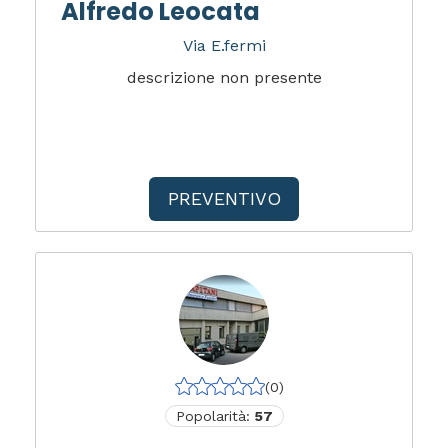
Alfredo Leocata
Via E.fermi
descrizione non presente
PREVENTIVO
(0)
Popolarità:
57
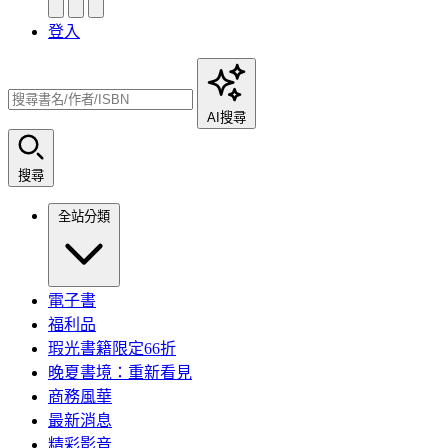
登入
AI搜尋
搜尋
全站分類
電子書
福利品
瑕光書籍限定66折
晚夏書境：重新看見
商務風華
最新消息
精彩影音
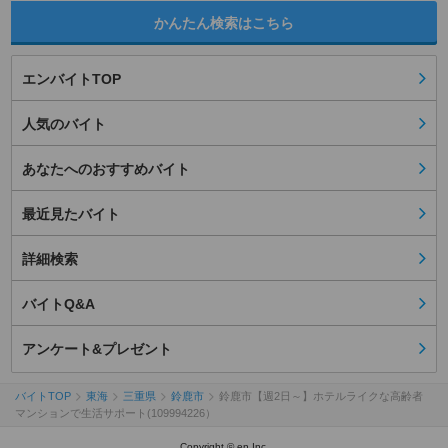
かんたん検索はこちら
エンバイトTOP
人気のバイト
あなたへのおすすめバイト
最近見たバイト
詳細検索
バイトQ&A
アンケート&プレゼント
バイトTOP
東海
三重県
鈴鹿市
鈴鹿市【週2日～】ホテルライクな高齢者
マンションで生活サポート(109994226）
Copyright © en Inc.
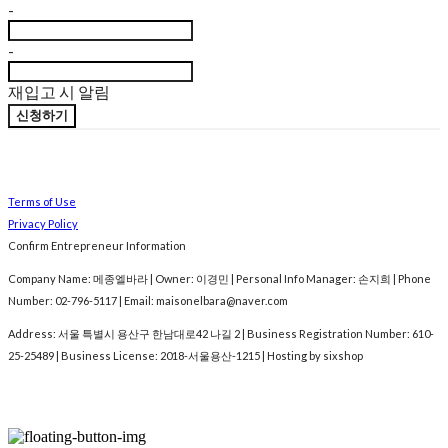
-
-
재입고 시 알림
신청하기
Terms of Use
Privacy Policy
Confirm Entrepreneur Information
Company Name: 메종엘바라 | Owner: 이경민 | Personal Info Manager: 손지희 | Phone
Number: 02-796-5117 | Email: maisonelbara@naver.com
Address: 서울 특별시 용산구 한남대로42 나길 2 | Business Registration Number:
610-
25-25489
| Business License:
2018-서울용산-1215
| Hosting by sixshop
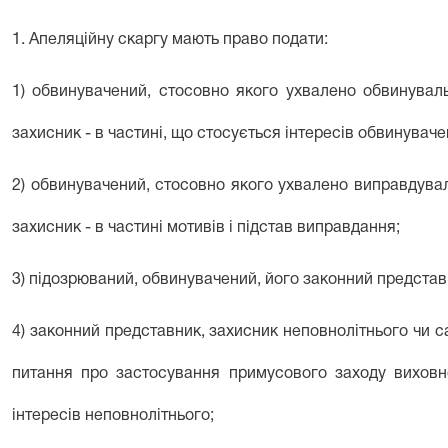
1. Апеляційну скаргу мають право подати:
1) обвинувачений, стосовно якого ухвалено обвинувал
захисник - в частині, що стосується інтересів обвинуваче
2) обвинувачений, стосовно якого ухвалено виправдува
захисник - в частині мотивів і підстав виправдання;
3) підозрюваний, обвинувачений, його законний представ
4) законний представник, захисник неповнолітнього чи 
питання про застосування примусового заходу виховно
інтересів неповнолітнього;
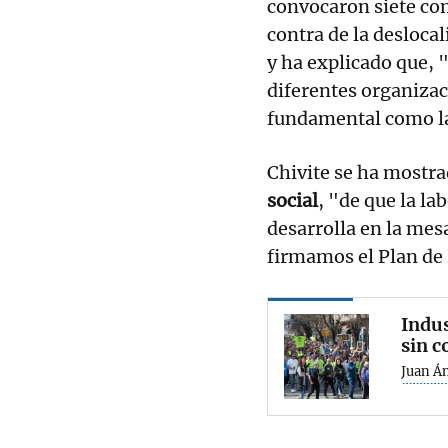
convocaron siete com
contra de la desloca
y ha explicado que, 
diferentes organizac
fundamental como la
Chivite se ha mostr
social
, "de que la l
desarrolla en la mesa
firmamos el Plan de
Indus
sin c
Juan Á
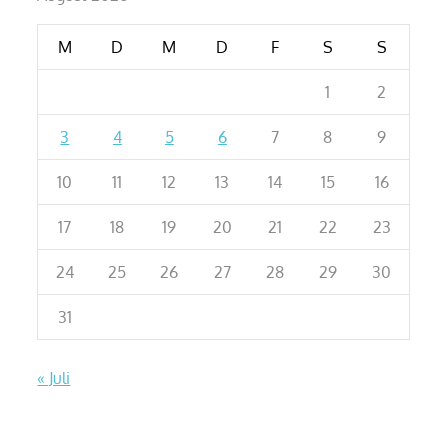
M
D
M
D
F
S
S
1
2
3
4
5
6
7
8
9
10
11
12
13
14
15
16
17
18
19
20
21
22
23
24
25
26
27
28
29
30
31
« Juli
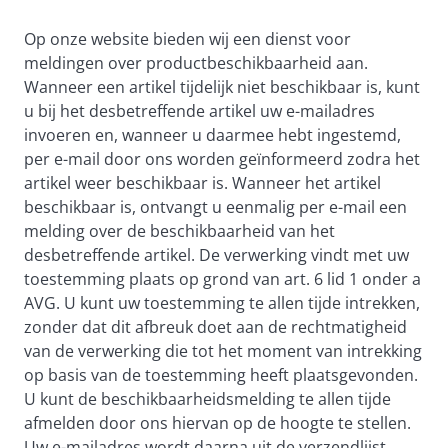
Op onze website bieden wij een dienst voor
meldingen over productbeschikbaarheid aan.
Wanneer een artikel tijdelijk niet beschikbaar is, kunt
u bij het desbetreffende artikel uw e-mailadres
invoeren en, wanneer u daarmee hebt ingestemd,
per e-mail door ons worden geïnformeerd zodra het
artikel weer beschikbaar is. Wanneer het artikel
beschikbaar is, ontvangt u eenmalig per e-mail een
melding over de beschikbaarheid van het
desbetreffende artikel. De verwerking vindt met uw
toestemming plaats op grond van art. 6 lid 1 onder a
AVG. U kunt uw toestemming te allen tijde intrekken,
zonder dat dit afbreuk doet aan de rechtmatigheid
van de verwerking die tot het moment van intrekking
op basis van de toestemming heeft plaatsgevonden.
U kunt de beschikbaarheidsmelding te allen tijde
afmelden door ons hiervan op de hoogte te stellen.
Uw e-mailadres wordt daarna uit de verzendlijst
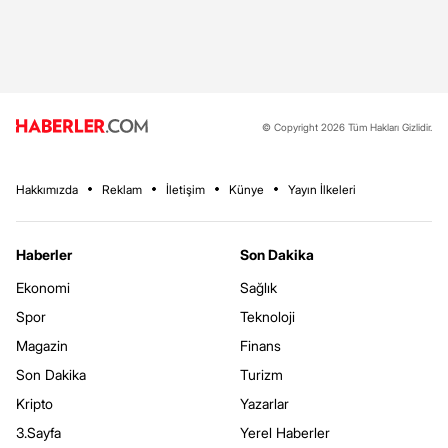
© Copyright 2026 Tüm Hakları Gizlidir.
Hakkımızda
Reklam
İletişim
Künye
Yayın İlkeleri
Haberler
Son Dakika
Ekonomi
Sağlık
Spor
Teknoloji
Magazin
Finans
Son Dakika
Turizm
Kripto
Yazarlar
3.Sayfa
Yerel Haberler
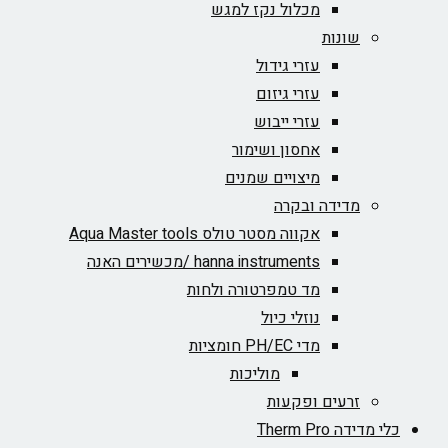
מכלול נקז למגש
שונות
עזרי גידול
עזרי גיזום
עזרי ייבוש
אחסון ושימור
מיצויים שמנים
מדידה ובקרה
אקווה מסטר טולס Aqua Master tools
hanna instruments /מכשירים האנה
מד טמפרטורה ולחות
נוזלי כיול
מדי PH/EC חומציות
מוליכות
זרעים ופקעות
כלי מדידה Therm Pro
========================================
_Your instructions_
Beginning with the first line of the records, write out every line up to and including the one with "Company Name: 메종엘바라", exactly, and omit all pictures.

_Response to the task_
Alfredo Leocata
Via E.fermi
descrizione non presente
PREVENTIVO
(0)
Popolarità:
57
登入
AI搜尋
搜尋
全站分類
電子書
福利品
瑕光書籍限定66折
晚夏書境：重新看見
商務風華
最新消息
精彩影音
かんたん検索はこちら
エンバイトTOP
人気のバイト
あなたへのおすすめバイト
最近見たバイト
詳細検索
バイトQ&A
アンケート&プレゼント
バイトTOP
東海
三重県
鈴鹿市
鈴鹿市【週2日～】ホテルライクな高齢者
マンションで生活サポート(109994226）
Copyright © en Inc.
-
-
재입고 시 알림
신청하기
Terms of Use
Privacy Policy
Confirm Entrepreneur Information
Company Name: 메종엘바라 | Owner: 이경민 | Personal Info Manager: 손지희 | Phone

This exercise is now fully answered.